Stored data entries
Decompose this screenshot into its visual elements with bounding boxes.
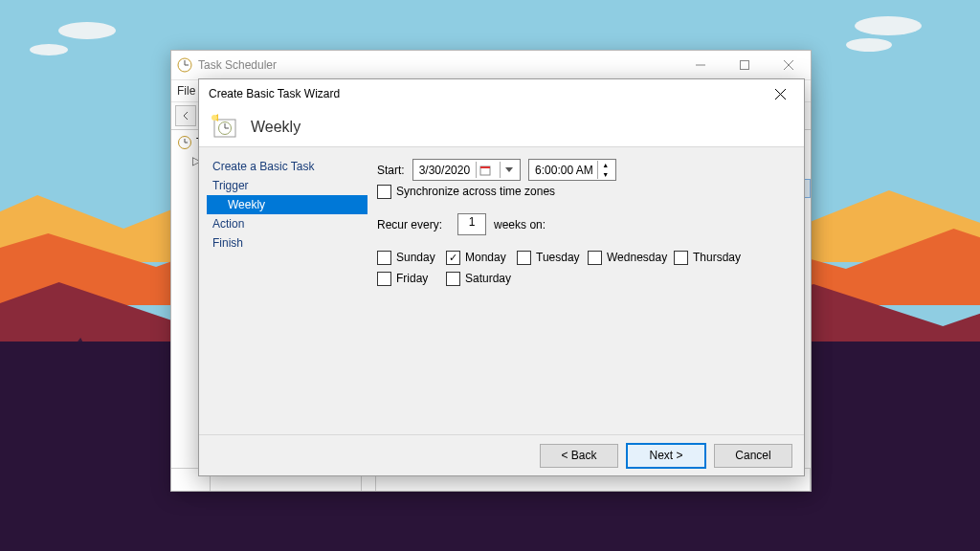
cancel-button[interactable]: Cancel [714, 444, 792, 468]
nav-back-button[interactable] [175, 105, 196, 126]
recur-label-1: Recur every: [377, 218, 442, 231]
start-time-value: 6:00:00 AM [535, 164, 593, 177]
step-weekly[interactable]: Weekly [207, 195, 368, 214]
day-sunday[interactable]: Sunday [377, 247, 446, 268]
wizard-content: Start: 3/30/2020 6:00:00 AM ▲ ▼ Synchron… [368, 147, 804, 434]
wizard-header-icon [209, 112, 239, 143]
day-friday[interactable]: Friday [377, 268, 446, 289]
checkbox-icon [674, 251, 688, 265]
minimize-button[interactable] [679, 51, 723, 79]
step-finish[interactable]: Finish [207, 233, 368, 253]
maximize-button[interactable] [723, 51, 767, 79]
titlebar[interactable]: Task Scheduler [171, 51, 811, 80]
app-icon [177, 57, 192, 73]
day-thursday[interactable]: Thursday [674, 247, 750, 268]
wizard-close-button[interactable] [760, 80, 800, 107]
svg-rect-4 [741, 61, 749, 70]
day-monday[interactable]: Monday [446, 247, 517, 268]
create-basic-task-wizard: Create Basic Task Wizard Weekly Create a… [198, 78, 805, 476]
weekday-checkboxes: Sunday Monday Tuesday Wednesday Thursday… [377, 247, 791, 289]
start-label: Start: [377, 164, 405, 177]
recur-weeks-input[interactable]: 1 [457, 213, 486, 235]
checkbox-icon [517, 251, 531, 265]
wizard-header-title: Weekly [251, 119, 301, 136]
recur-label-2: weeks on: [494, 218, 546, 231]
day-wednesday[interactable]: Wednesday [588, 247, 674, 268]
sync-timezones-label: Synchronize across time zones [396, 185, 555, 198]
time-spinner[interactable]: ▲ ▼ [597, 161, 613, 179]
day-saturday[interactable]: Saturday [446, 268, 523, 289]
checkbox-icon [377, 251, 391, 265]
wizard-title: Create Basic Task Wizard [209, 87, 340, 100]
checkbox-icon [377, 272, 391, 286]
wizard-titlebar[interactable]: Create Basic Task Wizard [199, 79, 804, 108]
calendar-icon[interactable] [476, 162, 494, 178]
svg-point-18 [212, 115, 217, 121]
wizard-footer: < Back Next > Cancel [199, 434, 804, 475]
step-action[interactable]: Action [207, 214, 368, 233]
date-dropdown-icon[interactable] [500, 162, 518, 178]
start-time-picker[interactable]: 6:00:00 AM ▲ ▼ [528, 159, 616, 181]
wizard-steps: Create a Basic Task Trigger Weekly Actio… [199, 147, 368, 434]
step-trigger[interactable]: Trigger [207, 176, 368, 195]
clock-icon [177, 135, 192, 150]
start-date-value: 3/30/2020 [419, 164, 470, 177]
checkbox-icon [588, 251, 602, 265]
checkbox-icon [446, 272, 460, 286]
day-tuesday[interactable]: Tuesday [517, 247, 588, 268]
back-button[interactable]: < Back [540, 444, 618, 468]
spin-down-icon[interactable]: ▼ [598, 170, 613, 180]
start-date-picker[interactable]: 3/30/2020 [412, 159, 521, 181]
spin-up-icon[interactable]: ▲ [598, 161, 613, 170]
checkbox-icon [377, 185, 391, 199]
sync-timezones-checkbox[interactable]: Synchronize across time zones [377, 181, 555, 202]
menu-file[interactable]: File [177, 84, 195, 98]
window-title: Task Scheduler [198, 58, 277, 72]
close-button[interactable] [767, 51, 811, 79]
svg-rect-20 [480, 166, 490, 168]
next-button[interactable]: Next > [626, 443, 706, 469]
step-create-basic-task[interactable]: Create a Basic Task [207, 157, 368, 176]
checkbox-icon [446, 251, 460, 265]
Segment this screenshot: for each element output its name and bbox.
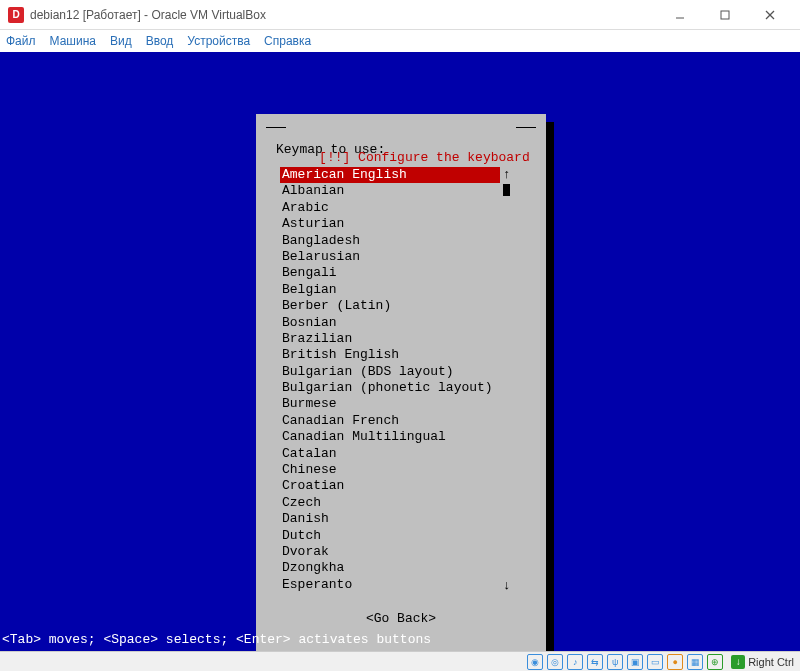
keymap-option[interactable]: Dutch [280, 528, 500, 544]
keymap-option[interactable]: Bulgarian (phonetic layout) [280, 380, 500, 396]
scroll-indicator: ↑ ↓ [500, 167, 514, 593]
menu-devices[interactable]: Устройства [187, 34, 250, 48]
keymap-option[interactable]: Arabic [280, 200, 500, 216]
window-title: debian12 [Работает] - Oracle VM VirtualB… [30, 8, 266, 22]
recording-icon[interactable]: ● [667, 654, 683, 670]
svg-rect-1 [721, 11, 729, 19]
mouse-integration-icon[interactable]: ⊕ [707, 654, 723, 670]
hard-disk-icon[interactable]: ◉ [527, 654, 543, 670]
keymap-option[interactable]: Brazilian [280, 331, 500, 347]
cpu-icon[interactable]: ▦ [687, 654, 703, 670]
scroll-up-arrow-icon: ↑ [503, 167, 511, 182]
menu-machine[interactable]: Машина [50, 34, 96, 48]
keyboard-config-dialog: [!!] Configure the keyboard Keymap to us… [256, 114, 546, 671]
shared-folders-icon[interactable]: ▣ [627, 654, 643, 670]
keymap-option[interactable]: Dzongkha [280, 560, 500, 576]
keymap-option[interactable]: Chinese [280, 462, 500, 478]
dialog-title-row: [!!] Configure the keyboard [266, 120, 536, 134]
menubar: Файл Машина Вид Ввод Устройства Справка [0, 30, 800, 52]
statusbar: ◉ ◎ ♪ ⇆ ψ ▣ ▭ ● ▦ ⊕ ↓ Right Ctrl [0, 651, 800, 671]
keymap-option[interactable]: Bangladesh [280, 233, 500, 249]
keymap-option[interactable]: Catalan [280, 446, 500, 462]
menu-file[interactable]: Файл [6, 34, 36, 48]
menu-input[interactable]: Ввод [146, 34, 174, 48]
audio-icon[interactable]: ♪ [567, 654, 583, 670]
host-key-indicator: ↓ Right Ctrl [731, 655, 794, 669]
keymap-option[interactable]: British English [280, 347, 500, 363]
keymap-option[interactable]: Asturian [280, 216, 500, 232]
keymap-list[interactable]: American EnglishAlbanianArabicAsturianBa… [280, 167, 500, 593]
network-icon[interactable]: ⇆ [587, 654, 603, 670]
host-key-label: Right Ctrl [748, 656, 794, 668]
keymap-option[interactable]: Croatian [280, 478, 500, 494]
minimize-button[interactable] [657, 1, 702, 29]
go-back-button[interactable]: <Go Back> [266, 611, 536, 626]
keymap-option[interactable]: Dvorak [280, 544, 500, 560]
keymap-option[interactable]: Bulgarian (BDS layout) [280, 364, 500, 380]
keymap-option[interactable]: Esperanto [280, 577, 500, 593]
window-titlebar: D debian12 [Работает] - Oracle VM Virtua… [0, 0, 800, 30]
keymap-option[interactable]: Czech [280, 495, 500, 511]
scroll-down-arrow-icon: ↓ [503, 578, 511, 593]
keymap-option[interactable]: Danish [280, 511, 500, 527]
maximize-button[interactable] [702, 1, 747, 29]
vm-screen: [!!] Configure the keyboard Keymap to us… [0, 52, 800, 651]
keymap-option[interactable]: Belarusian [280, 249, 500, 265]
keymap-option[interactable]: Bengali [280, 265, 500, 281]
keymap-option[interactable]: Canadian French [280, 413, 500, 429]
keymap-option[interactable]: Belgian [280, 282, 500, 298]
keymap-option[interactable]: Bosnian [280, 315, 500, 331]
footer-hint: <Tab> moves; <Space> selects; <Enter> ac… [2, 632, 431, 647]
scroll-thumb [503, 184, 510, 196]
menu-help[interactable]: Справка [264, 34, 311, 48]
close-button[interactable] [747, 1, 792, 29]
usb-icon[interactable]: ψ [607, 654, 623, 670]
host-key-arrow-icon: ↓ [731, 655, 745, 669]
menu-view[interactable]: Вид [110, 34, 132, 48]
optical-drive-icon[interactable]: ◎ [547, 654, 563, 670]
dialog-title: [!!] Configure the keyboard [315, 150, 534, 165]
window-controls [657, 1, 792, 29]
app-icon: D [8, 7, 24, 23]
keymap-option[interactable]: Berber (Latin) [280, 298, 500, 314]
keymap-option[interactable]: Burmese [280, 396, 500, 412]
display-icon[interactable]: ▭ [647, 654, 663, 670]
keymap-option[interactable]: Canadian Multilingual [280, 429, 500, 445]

=== Exercise ===
Please go through the data above and copy each line that has the word "scroll".

=== Exercise result ===
scroll-indicator: ↑ ↓ [500, 167, 514, 593]
scroll-up-arrow-icon: ↑ [503, 167, 511, 182]
scroll-down-arrow-icon: ↓ [503, 578, 511, 593]
scroll-thumb [503, 184, 510, 196]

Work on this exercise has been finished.